In other words, Harris has authoritarian instincts. She believes that federal bureaucrats, not individuals operating in a free market, should determine “fair” prices.
If, however, the 2024 Democratic presidential nominee wants to find empirical support for her authoritarian socialist proposals, then she will have to look somewhere other than Milei’s Argentina.
Economist Federico González Rouco quantified Milei’s impact on the rental market. He noted, for instance, that in Buenos Aires, the supply of rental units has increased by more than 170 percent, while inflation-adjusted prices have declined by 40 percent since October, according to the Wall Street Journal.
“With good intentions or a law,” Rouco said, referring to Harris’s proposed rent caps, “you can’t modify how markets work. They have their own dynamic.”
Shockingly but unsurprisingly, under socialist rent-control laws, approximately 200,000 Buenos Aires properties sat empty in 2022. “Landlords [preferred] to keep them vacant, or lease them as vacation rentals, rather than comply with the government’s rent law,” the Journal reported.
According to Newsweek, Milei brought relief on that front when he repealed the 2020 Rental Law. Former leftist President Alberto Fernández enacted the law, which imposed rigid pricing and lease-related terms on landlords and thereby produced a rental shortage.
Soledad Balayan, head of a Buenos Aires-based real estate agency, told a local newspaper that things have changed for the better since Milei’s election.
“We’ve seen a significant increase in rental apartments, and in some cases, we had to lower prices in pesos because of fewer viewings,” Balayan said.
Ryan Bourne of the Washington, D.C.-based libertarian Cato Institute, praised the Argentine president.

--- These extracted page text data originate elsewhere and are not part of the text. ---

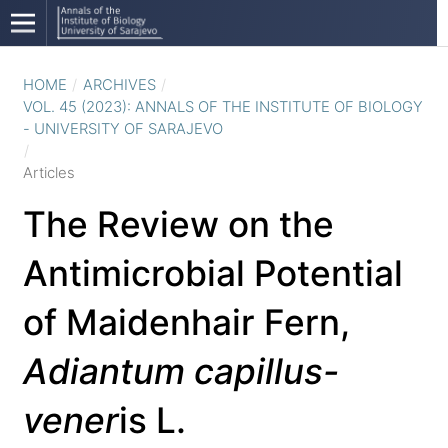
HOME
/
ARCHIVES
/
VOL. 45 (2023): ANNALS OF THE INSTITUTE OF BIOLOGY
- UNIVERSITY OF SARAJEVO
/
Articles
The Review on the
Antimicrobial Potential
of Maidenhair Fern,
Adiantum capillus-
vener
is L.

“Milei cut rent control and other tenancy regulations,” he told Newsweek. “The result confirmed economic theory: the supply of rental accommodation is surging, and rents have fallen,” Bourne said.
Thus, freedom works.
Of course, greed and dishonesty remain perennial concerns, especially when the powerless must deal with the powerful.
“If men were angels, no government would be necessary,” James Madison wrote in an oft-quoted line from Federalist 51.
Leftists, enamored of government power, love that quote.
But the great Founding Father had more to say.
“If angels were to govern men, neither external nor internal controls on government would be necessary,” he added immediately thereafter.
In other words, landlords are not angels, but neither are government bureaucrats.
Milei, therefore, has recognized that policies preferred by radical leftists like Harris merely make matters worse.
May American voters take heed of Argentina’s results.